LOS ANGELES (CN) – Former YouTube CEO Chad Hurley couldn’t persuade an appeals court panel to revive his free speech defense against Kim Kardashian and Kanye West in a legal wrangle over a video posting of their engagement party.
West and Kardashian say Hurley crashed a private event at AT&T Park in San Francisco on Oct. 21, 2013 and posted footage to his video-sharing app MixBit of West’s marriage proposal.
Hurley congratulated Kardashian and West with posts to their Twitter accounts and a link to his video on MixBit. The video got more than 1.5 million hits.
Days later, Kardashian and West named Hurley and his tech company AVOS Systems in a state court suit for damages. The celebrity plaintiffs claim that Hurley had signed a confidentiality agreement agreeing not to publish or post any images of the party.
In March 2014, Superior Court Judge Ruth Ann Kwan refused to strike the complaint under California’s anti-SLAPP law.

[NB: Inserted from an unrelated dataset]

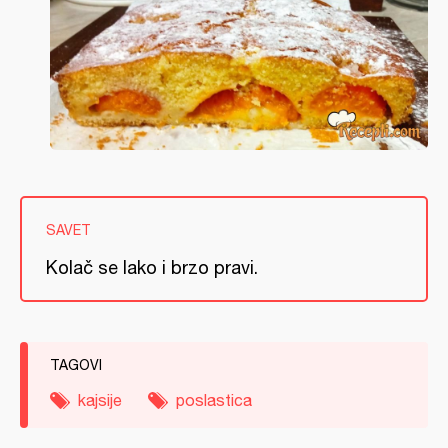
SAVET
Kolač se lako i brzo pravi.
TAGOVI
kajsije
poslastica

That ruling was affirmed in an 11-page unpublished opinion written by Presiding Judge Tricia Bigelow, who found that on first impression the couple had established a likelihood of prevailing on their claims.
While Hurley satisfied the first prong of California’s anti-SLAPP law by making clear the activity was protected free speech, he failed to show that West’s and Kardashian’s claims are legally insufficient or unsupported by the evidence, the judge said.
“Respondents have met their burden to show a probability of prevailing by presenting a prima facie claim for breach of contract, fraud, and unjust enrichment,” Bigelow wrote.
Judges Laurence Rubin and Judge Madeleine Flier joined the unanimous decision of the Second Appellate District court in California.